* [PROBLEM DETAILS] Consider the entries given below. Count the lines that include "пространства" and give only the count.

* [WORKING DATA]
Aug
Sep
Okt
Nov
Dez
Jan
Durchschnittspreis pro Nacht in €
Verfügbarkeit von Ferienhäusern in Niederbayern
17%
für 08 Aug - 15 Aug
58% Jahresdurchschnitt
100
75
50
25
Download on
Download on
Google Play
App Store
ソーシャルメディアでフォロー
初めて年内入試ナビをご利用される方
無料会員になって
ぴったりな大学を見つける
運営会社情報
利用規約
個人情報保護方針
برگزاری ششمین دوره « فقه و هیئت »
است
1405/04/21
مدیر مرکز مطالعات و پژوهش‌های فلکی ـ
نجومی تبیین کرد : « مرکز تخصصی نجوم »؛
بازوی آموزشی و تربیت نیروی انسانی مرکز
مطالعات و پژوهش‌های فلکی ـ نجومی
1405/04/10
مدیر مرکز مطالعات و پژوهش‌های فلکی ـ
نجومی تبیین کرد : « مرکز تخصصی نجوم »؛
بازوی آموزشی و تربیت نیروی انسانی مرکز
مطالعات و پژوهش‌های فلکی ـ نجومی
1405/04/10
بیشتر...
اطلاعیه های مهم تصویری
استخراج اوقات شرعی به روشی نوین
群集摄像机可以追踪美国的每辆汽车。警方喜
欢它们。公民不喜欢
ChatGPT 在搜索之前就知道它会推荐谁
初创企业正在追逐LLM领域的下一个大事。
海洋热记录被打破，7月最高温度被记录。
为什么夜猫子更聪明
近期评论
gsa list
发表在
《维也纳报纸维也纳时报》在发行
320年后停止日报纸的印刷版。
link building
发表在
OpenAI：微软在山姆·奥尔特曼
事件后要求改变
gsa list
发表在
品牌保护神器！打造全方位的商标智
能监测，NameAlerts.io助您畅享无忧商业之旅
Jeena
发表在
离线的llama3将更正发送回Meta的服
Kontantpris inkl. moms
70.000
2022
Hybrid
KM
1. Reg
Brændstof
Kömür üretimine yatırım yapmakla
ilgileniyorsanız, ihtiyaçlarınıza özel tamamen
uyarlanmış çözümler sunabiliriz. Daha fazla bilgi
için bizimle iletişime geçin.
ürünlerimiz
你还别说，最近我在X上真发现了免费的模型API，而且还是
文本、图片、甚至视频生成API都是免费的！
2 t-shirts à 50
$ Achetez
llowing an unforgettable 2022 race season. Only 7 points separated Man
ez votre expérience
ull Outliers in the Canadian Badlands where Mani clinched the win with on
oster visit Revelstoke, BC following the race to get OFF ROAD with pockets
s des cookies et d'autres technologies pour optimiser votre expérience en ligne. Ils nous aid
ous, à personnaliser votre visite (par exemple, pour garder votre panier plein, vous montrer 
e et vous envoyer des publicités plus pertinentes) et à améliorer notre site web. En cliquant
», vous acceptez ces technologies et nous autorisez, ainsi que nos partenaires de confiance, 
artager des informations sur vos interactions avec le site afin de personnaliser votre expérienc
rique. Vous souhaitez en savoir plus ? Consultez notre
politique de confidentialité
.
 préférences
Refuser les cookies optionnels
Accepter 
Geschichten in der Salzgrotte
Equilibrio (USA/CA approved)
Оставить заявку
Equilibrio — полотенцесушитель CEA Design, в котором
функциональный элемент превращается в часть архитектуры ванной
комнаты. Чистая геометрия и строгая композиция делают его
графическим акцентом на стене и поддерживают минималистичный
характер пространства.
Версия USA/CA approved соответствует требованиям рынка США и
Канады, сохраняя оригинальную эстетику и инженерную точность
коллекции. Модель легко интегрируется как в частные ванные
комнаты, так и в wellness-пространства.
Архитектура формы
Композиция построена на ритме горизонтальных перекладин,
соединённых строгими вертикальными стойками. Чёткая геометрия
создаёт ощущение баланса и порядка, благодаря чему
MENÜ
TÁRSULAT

* [RESULT FOR THIS TASK] 2